Integrative omics studies
Integrative genome-wide analyses of atherosclerosis are emerging. One recent example is integration of the epigenome with the transcriptome of purified blood monocytes.45 Expression of the epigenetic modifier, AT-rich interactive domain-containing protein 5 (which demethylates dimethylated H3K9), promotes chronic inflammation and atherosclerosis. These events are inversely correlated with DNA methylation of the AIRD5B enhancer and provide a novel pathway by which inflammation is dysregulated during atherosclerosis. Another study has integrated GWAS loci, epigenomic data, and transcriptomic profiles of human coronary artery smooth muscle cells to reveal new links between coronary artery disease SNPs, open chromatin, acetylated H3K27 (a marker of active enhancers), and gene expression.46 This has revealed new regulatory loci and the basis for defining the link between risk and epigenetic mechanisms of gene regulation relevant to atherosclerosis.

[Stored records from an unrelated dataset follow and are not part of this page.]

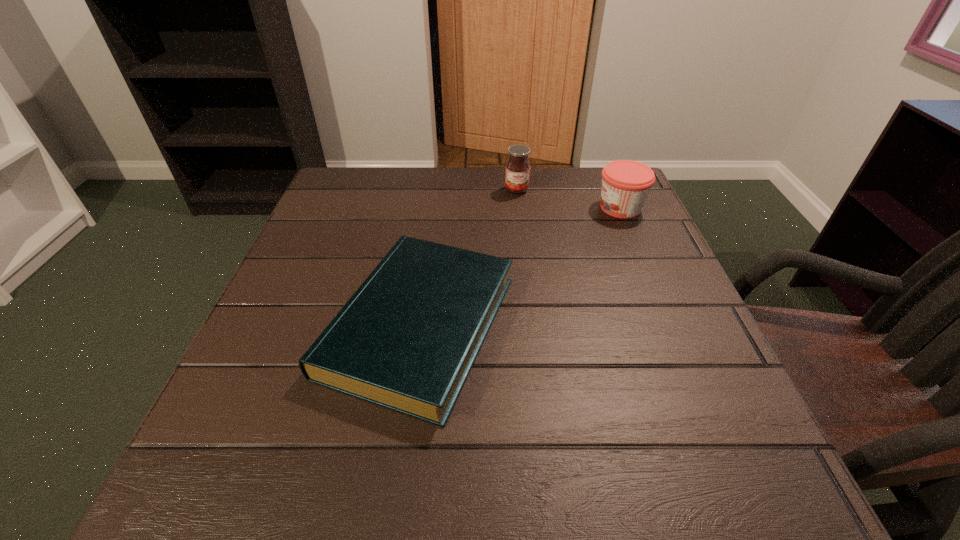 At what (x,y) coordinates should I click in order to perform the action: click on the left jam. Please return your answer as a coordinate pair (x, y). Looking at the image, I should click on (517, 175).

At what (x,y) coordinates should I click in order to perform the action: click on the rightmost object. Please return your answer as a coordinate pair (x, y). Looking at the image, I should click on [x=626, y=184].

In order to click on the nearest object in this screenshot , I will do `click(406, 340)`.

Image resolution: width=960 pixels, height=540 pixels. I want to click on the leftmost object, so click(406, 340).

I want to click on free space located on the label side of the second object from left to right, so click(527, 276).

In order to click on free space located 0.090m on the front label of the rightmost object in this screenshot , I will do `click(559, 207)`.

Where is `vacant space located on the front label of the rightmost object`? vacant space located on the front label of the rightmost object is located at coordinates (509, 207).

The width and height of the screenshot is (960, 540). I want to click on free space located on the front label of the rightmost object, so click(479, 207).

The width and height of the screenshot is (960, 540). Find the location of `free region located 0.070m on the left of the nearest object`. free region located 0.070m on the left of the nearest object is located at coordinates (285, 326).

You are a GUI agent. You are given a task and a screenshot of the screen. Output one action in this format:
    pyautogui.click(x=<x>, y=<y>)
    Task: Click on the object present at the left edge
    
    Given the screenshot: What is the action you would take?
    pyautogui.click(x=406, y=340) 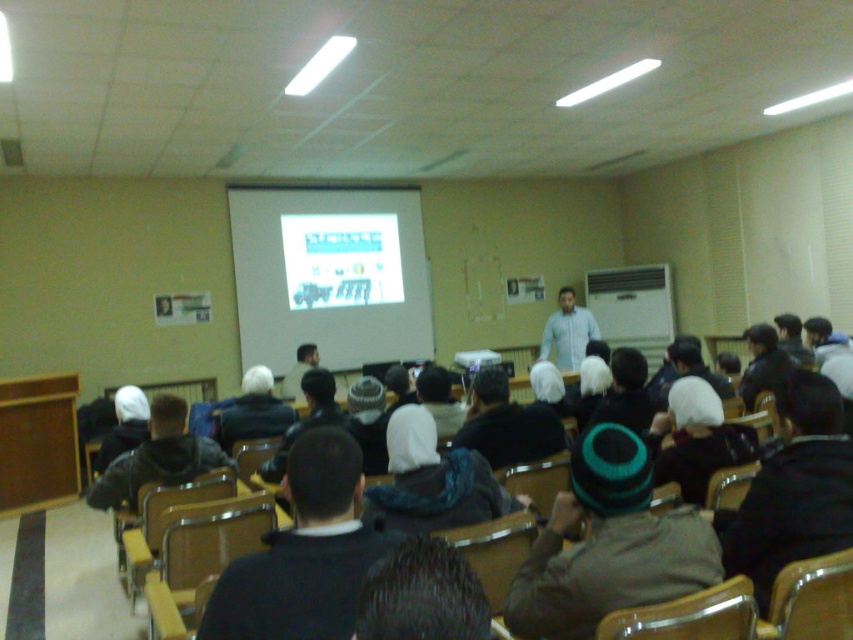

The fascinating observation that allele-specific DNA methylation may be disrupted by SNPs indicates that in specific contexts, epigenetic changes may be dependent on genetic variation.12 In atherosclerosis, methylated DNA in and around SNPs indicates a link with disease susceptibility and provides the potential for these DNA methylated sites to serve as novel disease biomarkers.47
Type 2 diabetes
Molecular and clinical features
T2DM is characterized by hyperglycemia and occurs due to defective insulin secretion and increased resistance to insulin by dysfunctional β cells in the islets of Langerhans of the pancreas.48 Islets maintain glucose homeostasis by detecting and secreting insulin in response to changes in the concentration of blood glucose and by regulating multiple pathways including insulin and glucagon secretion. Other key processes include absorption of sugar from the intestine, the synthesis of glucose by the liver, and glucose uptake by adipose, muscle, and other tissues. The insufficient metabolism of glucose and low-level chronic inflammation of adipose tissue are associated with aging and are central to T2DM pathophysiology. Fascinating evidence suggests that obesity both activates T2DM-associated inflammation and induces a phenotypic switch in adipose tissue macrophages resulting in a failure of inflammation to resolve and the development of obesity-associated insulin resistance.49 T2DM is also characterized by life-threatening complications, which can reduce life expectancy, particularly cardiovascular disease.50,51
Epigenetics of T2DM
Considerable research has been performed on the genetic etiology and pathogenesis of T2DM.51 GWAS studies have identified hundreds of T2DM-specific SNPs that increase the probability of developing the disease and that are associated with T2DM-related levels of insulin, proinsulin, and glucose. However, these variants have modest odds ratios and explain only a minor proportion of disease heritability.52 Efforts to identify less common SNPs by the GOT2D and T2D-GENES consortia have concluded that low-frequency variants do not have a significant role in conferring disease risk.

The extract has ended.